What would happen if we just taught kids that “fat” is just “fat”, nothing positive or negative associated with it? Individuals in other cultures find pride in being called “fat” as that term denotes wealth and the ability to get food. “Fat” is not shameful. Why not pick up that same mindset? Maybe we could use the term more often in discussion, and maybe then the continual usage of the word will lessen the severity of the associations with it.

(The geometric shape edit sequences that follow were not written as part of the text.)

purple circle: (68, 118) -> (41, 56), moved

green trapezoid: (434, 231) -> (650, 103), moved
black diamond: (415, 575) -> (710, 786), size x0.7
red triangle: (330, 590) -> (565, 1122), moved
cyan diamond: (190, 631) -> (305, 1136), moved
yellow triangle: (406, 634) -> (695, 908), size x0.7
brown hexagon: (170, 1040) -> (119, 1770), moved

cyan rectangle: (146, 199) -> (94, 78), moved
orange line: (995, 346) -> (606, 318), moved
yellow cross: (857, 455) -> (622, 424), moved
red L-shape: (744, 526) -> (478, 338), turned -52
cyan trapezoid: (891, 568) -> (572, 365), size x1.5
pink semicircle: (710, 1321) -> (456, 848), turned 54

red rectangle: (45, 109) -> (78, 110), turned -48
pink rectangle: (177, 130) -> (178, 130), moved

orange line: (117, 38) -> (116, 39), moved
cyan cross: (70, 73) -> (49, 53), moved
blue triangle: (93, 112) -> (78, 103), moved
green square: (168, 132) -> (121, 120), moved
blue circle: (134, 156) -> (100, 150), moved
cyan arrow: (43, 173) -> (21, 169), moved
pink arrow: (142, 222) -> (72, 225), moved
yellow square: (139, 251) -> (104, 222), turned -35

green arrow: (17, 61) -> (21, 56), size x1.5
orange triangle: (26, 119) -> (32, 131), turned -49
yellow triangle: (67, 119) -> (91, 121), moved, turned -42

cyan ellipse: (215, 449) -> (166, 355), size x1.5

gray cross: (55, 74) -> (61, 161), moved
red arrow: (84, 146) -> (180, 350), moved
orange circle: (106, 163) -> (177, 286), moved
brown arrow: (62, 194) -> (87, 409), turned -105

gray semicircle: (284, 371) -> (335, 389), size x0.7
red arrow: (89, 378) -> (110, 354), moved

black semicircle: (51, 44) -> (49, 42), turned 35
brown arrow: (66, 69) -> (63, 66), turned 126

In the end, ask yourself this question too: If you are offended by the word “fat”, why?? How were your prejudices formed? Were you the “fat kid” that was laughed at in elementary school? Were you broken up with by a boyfriend/girlfriend because you were too chunky?
I want to show my students that “fat” is nothing to be fearful of. It’s not a bad word, it’s not a horrific term. It’s just a word. It’s the meaning one assigns to the word that turns it into something greater.